JEE Main & Advanced Physics Electrostatics & Capacitance Grouping of Capacitor

(1) Series grouping

(i) Charge on each capacitor remains same and equals to the main charge supplied by the battery but potential difference distributes  i.e. \[V={{V}_{1}}+{{V}_{2}}+{{V}_{3}}\]

(ii) Equivalent capacitance

\[\frac{1}{{{C}_{eq}}}=\frac{1}{{{C}_{1}}}+\frac{1}{{{C}_{2}}}+\frac{1}{{{C}_{3}}}\] or \[{{C}_{eq}}={{(C_{1}^{-1}+C_{2}^{-1}+C_{3}^{-1})}^{-1}}\]

(iii) In series combination potential difference and energy distributes in the reverse ratio of capacitance i.e.,

\[V\propto \frac{1}{C}\] and \[U\propto \frac{1}{C}\].

(iv) If two capacitors having capacitances \[{{C}_{1}}\] and \[{{C}_{2}}\] are connected in series then \[{{C}_{eq}}=\frac{{{C}_{\mathbf{1}}}{{C}_{\mathbf{2}}}}{{{C}_{\mathbf{1}}}+{{C}_{\mathbf{2}}}}=\frac{Multiplication}{Addition}\]

\[{{V}_{1}}=\left( \frac{{{C}_{2}}}{{{C}_{1}}+{{C}_{2}}} \right)\,.\,V\]  and \[{{V}_{2}}=\left( \frac{{{C}_{1}}}{{{C}_{1}}+{{C}_{2}}} \right)\,.\,V\]

(v) If \[n\] identical capacitors each having capacitances C are connected in series with supply voltage V then Equivalent capacitance \[{{C}_{eq}}=\frac{C}{n}\,\] and Potential difference across each capacitor \[V'=\frac{V}{n}\].

(vi) If \[n\] identical plates are arranged as shown below, they constitute \[(n-1)\] capacitors in series.
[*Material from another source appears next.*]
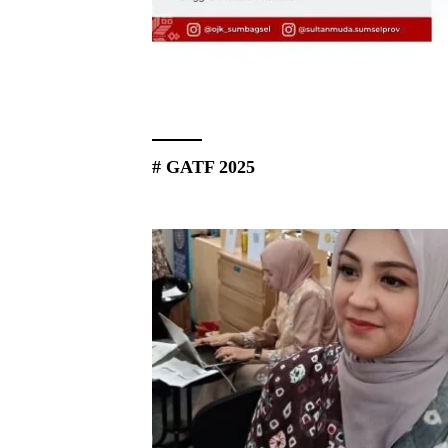
# GATF 2025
If each capacitors having capacitance \[\frac{{{\varepsilon }_{0}}A}{d}\] then  \[{{C}_{eq}}=\frac{{{\varepsilon }_{0}}A}{(n-1)d}\]

In this situation except two extreme plates each plate is common to adjacent capacitors.

(2) Parallel grouping

(i) Potential difference across each capacitor remains same and equal to the applied potential difference but charge distributes i.e. \[Q={{Q}_{1}}+{{Q}_{2}}+{{Q}_{3}}\]

(ii) \[{{C}_{-eq}}={{C}_{1}}+{{C}_{2}}+{{C}_{3}}\]

(iii) In parallel combination charge and energy distributes in the ratio of capacitance i.e. \[Q\,\,\propto \,\,C\] and \[U\,\,\propto \,\,C\]

(iv) If two capacitors having capacitance \[{{C}_{1}}\] and \[{{C}_{2}}\] respectively are connected in parallel then \[{{C}_{eq}}={{C}_{1}}+{{C}_{2}}\]

\[{{Q}_{1}}=\left( \frac{{{C}_{1}}}{{{C}_{1}}+{{C}_{2}}} \right)\,.\,Q\] and  \[{{Q}_{2}}=\,\left( \frac{{{C}_{2}}}{{{C}_{1}}+{{C}_{2}}} \right)\,.\,Q\]

(v) If \[n\] identical capacitors are connected in parallel Equivalent capacitance \[{{C}_{eq}}=nC\] and Charge on each capacitor \[Q'=\frac{Q}{n}\]

If \[n\] identical plates are arranged such that even numbered of plates are connected together and odd numbered plates are connected together, then \[(n-1)\]  capacitors will be formed and they will be in parallel grouping.

Equivalent capacitance \[C'=(n-1)\,C\] where \[C=\] capacitance of a capacitor \[=\frac{{{\varepsilon }_{0}}A}{d}\]